Stored items

◆ ◆ ◆ ◆ ◆ ◆ ◆

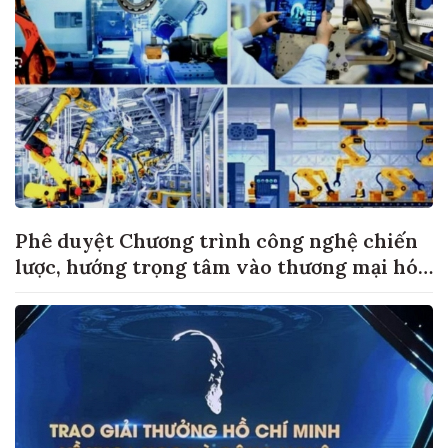
Phê duyệt Chương trình công nghệ chiến
lược, hướng trọng tâm vào thương mại hóa
sản phẩm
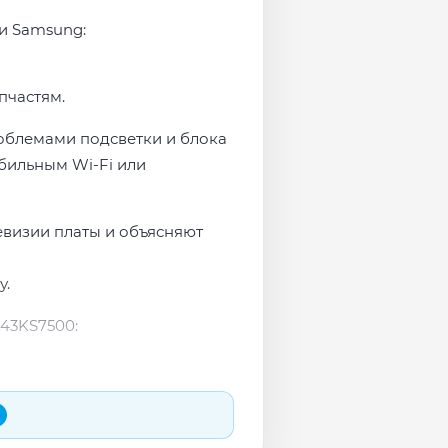
ми Samsung:
пчастям.
облемами подсветки и блока
бильным Wi-Fi или
евизии платы и объясняют
у.
43KS7500:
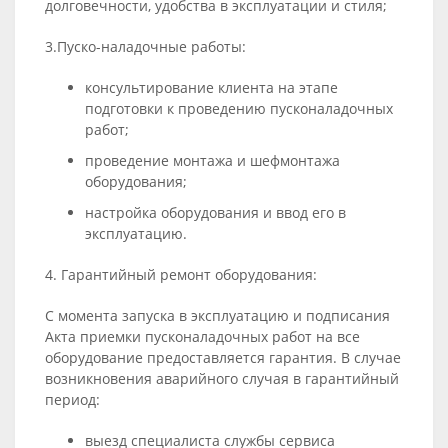
долговечности, удобства в эксплуатации и стиля;
3.Пуско-наладочные работы:
консультирование клиента на этапе
подготовки к проведению пусконаладочных
работ;
проведение монтажа и шефмонтажа
оборудования;
настройка оборудования и ввод его в
эксплуатацию.
4. Гарантийный ремонт оборудования:
С момента запуска в эксплуатацию и подписания
Акта приемки пусконаладочных работ на все
оборудование предоставляется гарантия. В случае
возникновения аварийного случая в гарантийный
период:
выезд специалиста службы сервиса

◆ ◆ ◆ ◆ ◆ ◆ ◆

The problem:
In the entries above, find the line that contains "С момента запуска в эксплуатацию и подписания", then repeat exactly every line from the first one through that line, with no pictures.

Solution:
Phê duyệt Chương trình công nghệ chiến
lược, hướng trọng tâm vào thương mại hóa
sản phẩm
ми Samsung:
пчастям.
облемами подсветки и блока
бильным Wi-Fi или
евизии платы и объясняют
у.
43KS7500:
долговечности, удобства в эксплуатации и стиля;
3.Пуско-наладочные работы:
консультирование клиента на этапе
подготовки к проведению пусконаладочных
работ;
проведение монтажа и шефмонтажа
оборудования;
настройка оборудования и ввод его в
эксплуатацию.
4. Гарантийный ремонт оборудования:
С момента запуска в эксплуатацию и подписания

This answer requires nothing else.